A growing roster of platforms designed to handle complex derivatives deals has brought varying approaches to handling defaults, which could make it tougher for clearing members to wind down the swap book of a big participant, according to senior bank officials.

"Each [clearinghouse] is approaching these issues in a slightly different way," said Eraj Shirvani, head of fixed income for Europe, the Middle East and Africa at Credit Suisse, and chairman of the International Swaps and Derivatives Association. "It would be good if we had some sort of best practices globally."

Regulators in the U.S. and Europe view clearing -- the process in which a central counterparty stands between every transaction to mitigate the risk of any default -- as a key way to improve the functioning of the $605 trillion over-the-counter derivatives market.

Complex, customized instruments like credit default swaps were seen exacerbating the financial chaos of 2008, creating a web of credit exposure that tangled major market participants.
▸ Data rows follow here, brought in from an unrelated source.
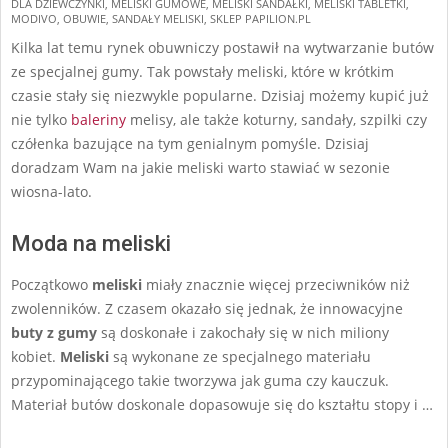
27
DLA DZIEWCZYNKI
,
MELISKI GUMOWE
,
MELISKI SANDAŁKI
,
MELISKI TABLETKI
,
MODIVO
,
OBUWIE
,
SANDAŁY MELISKI
,
SKLEP PAPILION.PL
Kilka lat temu rynek obuwniczy postawił na wytwarzanie butów
ze specjalnej gumy. Tak powstały meliski, które w krótkim
czasie stały się niezwykle popularne. Dzisiaj możemy kupić już
nie tylko
baleriny
melisy, ale także koturny, sandały, szpilki czy
czółenka bazujące na tym genialnym pomyśle. Dzisiaj
doradzam Wam na jakie meliski warto stawiać w sezonie
wiosna-lato.
Moda na meliski
Początkowo
meliski
miały znacznie więcej przeciwników niż
zwolenników. Z czasem okazało się jednak, że innowacyjne
buty z gumy
są doskonałe i zakochały się w nich miliony
kobiet.
Meliski
są wykonane ze specjalnego materiału
przypominającego takie tworzywa jak guma czy kauczuk.
Materiał butów doskonale dopasowuje się do kształtu stopy i …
Dealers have been clearing some of these products since 1999, and lawmakers in Washington are debating legislation that would vastly expand the range of products that must be routed through central counterparties, or CCPs.
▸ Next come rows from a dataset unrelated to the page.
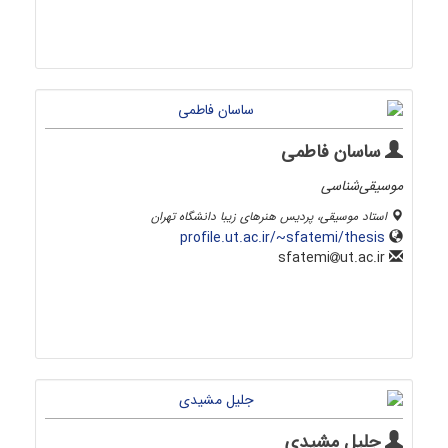
ساسان فاطمی
موسیقی‌شناسی
استاد موسیقی، پردیس هنرهای زیبا دانشگاه تهران
profile.ut.ac.ir/~sfatemi/thesis
ut.ac.ir
sfatemi
جلیل مشیدی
Now dealers are asking that there be supervisory guidelines set out for clearinghouses as well, as they begin devising an industry-standard process for emergency auctions.

Financial authorities want swap products to be clearable across a range of clearinghouses in a bid to promote competition in the market. Exchange companies like IntercontinentalExchange Inc. (ICE), Deutsche Boerse AG (DB1.XE), Nasdaq OMX Group Inc. (NDAQ) and CME Group Inc. (CME) have built clearing capabilities for the instruments over the last two years, alongside incumbent clearinghouse operator LCH.Clearnet.

With a half-dozen platforms now operational on both sides of the Atlantic, representatives of some dealer banks worry that their divergent approaches to handling the instruments could gum up the works if a big firm goes down holding swap positions in multiple clearinghouses.

"Currently, each CCP has its own default management arrangements with unique timings and process," said Paul Hamill, a director at Barclays Capital. "This could make managing a single large default very complex, due to poor visibility of the overall risk."

Without proper communication between clearers, Hamill said, "the result could be a blend of paralysis and auction prices which reflect significant uncertainty."

Roger Liddell, chief executive of LCH.Clearnet, said that central counterparties do share information when it looks as though a major default is imminent, but this is "quite different" from risk-sharing.

"I don't think that's feasible," he said. "When it comes to an actual default... much information becomes confidential."

A spokesman for CME said that in a default situation, the company would seek to coordinate with other clearinghouses in the way of sharing information. Representatives for ICE declined comment.